🤖 AI Summary
This work addresses the opacity of large language model (LLM) reasoning by proposing the IAR framework, which integrates mutual information peak (MIP) with bandwidth calibration and depth-of-thought ratio (DTR) to comprehensively characterize internal mechanisms. By combining Tukey IQR-based peak detection with Jaccard stability metrics, IAR enables precise identification of critical reasoning tokens and tracks their cross-layer evolution. Through cross-layer overlap analysis, the framework demonstrates robust and generalizable interpretability across four domains—mathematics, code generation, logical reasoning, and commonsense—on Qwen-7B, Qwen-14B, and Llama-8B models, establishing a more holistic and reliable approach to probing LLM inference dynamics.
📝 Abstract
Understanding how LLMs reason is hindered by a practical asymmetry: while their generated outputs are observable, the underlying reasoning patterns remain opaque.
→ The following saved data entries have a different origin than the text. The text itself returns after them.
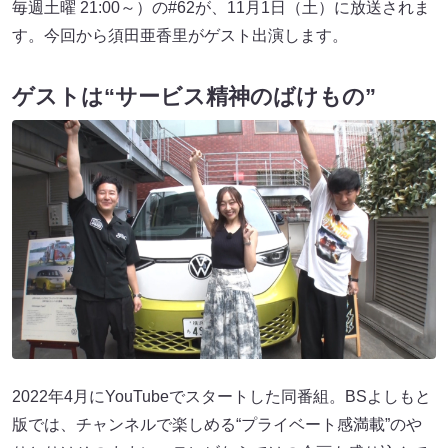
毎週土曜 21:00～）の#62が、11月1日（土）に放送されま
す。今回から須田亜香里がゲスト出演します。
ゲストは“サービス精神のばけもの”
2022年4月にYouTubeでスタートした同番組。BSよしもと
版では、チャンネルで楽しめる“プライベート感満載”のや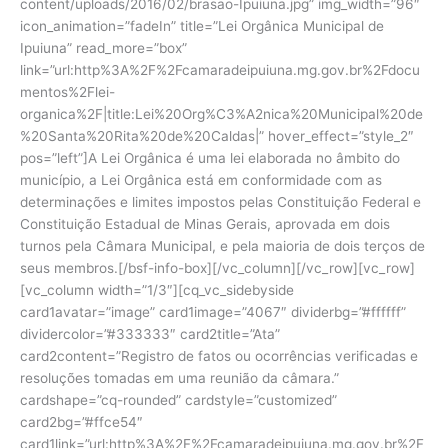
content/uploads/2016/02/brasao-Ipuiuna.jpg” img_width=”96″
icon_animation=”fadeIn” title=”Lei Orgânica Municipal de
Ipuiuna” read_more=”box”
link=”url:http%3A%2F%2Fcamaradeipuiuna.mg.gov.br%2Fdocu
mentos%2Flei-
organica%2F|title:Lei%20Org%C3%A2nica%20Municipal%20de
%20Santa%20Rita%20de%20Caldas|” hover_effect=”style_2″
pos=”left”]A Lei Orgânica é uma lei elaborada no âmbito do
município, a Lei Orgânica está em conformidade com as
determinações e limites impostos pelas Constituição Federal e
Constituição Estadual de Minas Gerais, aprovada em dois
turnos pela Câmara Municipal, e pela maioria de dois terços de
seus membros.[/bsf-info-box][/vc_column][/vc_row][vc_row]
[vc_column width=”1/3″][cq_vc_sidebyside
card1avatar=”image” card1image=”4067″ dividerbg=”#ffffff”
dividercolor=”#333333″ card2title=”Ata”
card2content=”Registro de fatos ou ocorrências verificadas e
resoluções tomadas em uma reunião da câmara.”
cardshape=”cq-rounded” cardstyle=”customized”
card2bg=”#ffce54″
card1link=”url:http%3A%2F%2Fcamaradeipuiuna.mg.gov.br%2F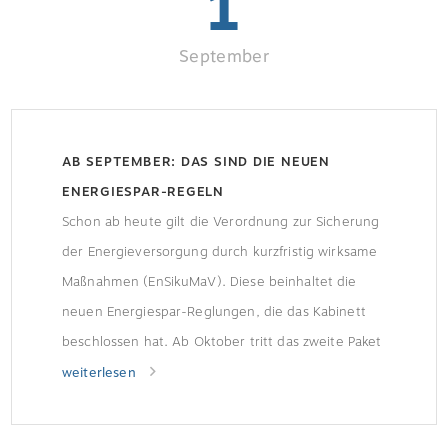
1
September
AB SEPTEMBER: DAS SIND DIE NEUEN
ENERGIESPAR-REGELN
Schon ab heute gilt die Verordnung zur Sicherung
der Energieversorgung durch kurzfristig wirksame
Maßnahmen (EnSikuMaV). Diese beinhaltet die
neuen Energiespar-Reglungen, die das Kabinett
beschlossen hat. Ab Oktober tritt das zweite Paket
in Kraft.
weiterlesen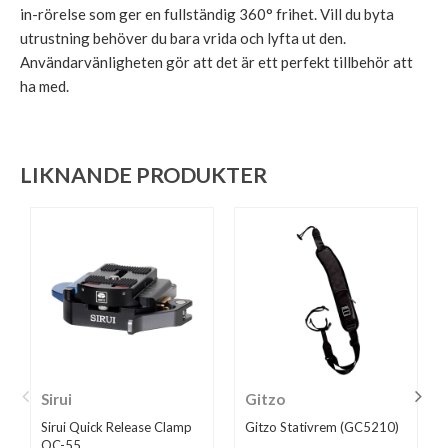
in-rörelse som ger en fullständig 360° frihet. Vill du byta
utrustning behöver du bara vrida och lyfta ut den.
Användarvänligheten gör att det är ett perfekt tillbehör att
ha med.
LIKNANDE PRODUKTER
Sirui
Gitzo
Sirui Quick Release Clamp
Gitzo Stativrem (GC5210)
QC-55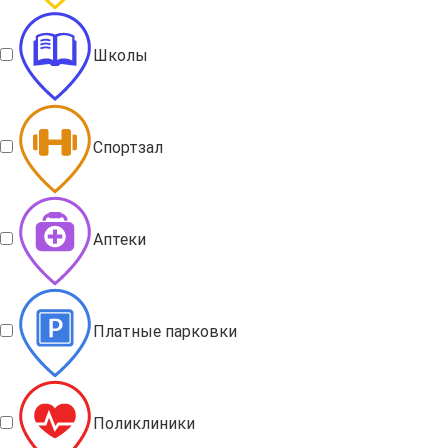
Школы
Спортзал
Аптеки
Платные парковки
Поликлиники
Relying on single probes, such as Mutual Information Peak (MIP) or Deep-Thinking Ratio (DTR), risks underestimating the genuine inferential structure. To response this deficiency, we present an Integrated, cross-Architecture Reasoning (IAR) framework, designed to provide a unified approach to LLM reasoning interpretability. Specifically, we first propose to use bandwidth-calibrated MIP coupled with Tukey IQR peak-detection to isolate reasoning-crucial tokens at the output layer. Second, we performed an overlap analysis between MIP-picked tokens and DTR-deep tokens to trace the cross-layer trajectories of those tokens. This also discloses whether reasoning-crucial tokens are computation-intensive as well, further facilitating to understand how reasoning patterns evolve across model layers. Finally, we apply a Jaccard stability metric over multi-domain problems to verify if the MIP-identified tokens are reasoning quality-guaranteed. Extensive experiments on three models (Qwen-7B, Qwen-14B, and Llama-8B) across four domains (mathematics, code, logic, and common sense) demonstrate IAR's generalizable interpretation capabilities across architectures.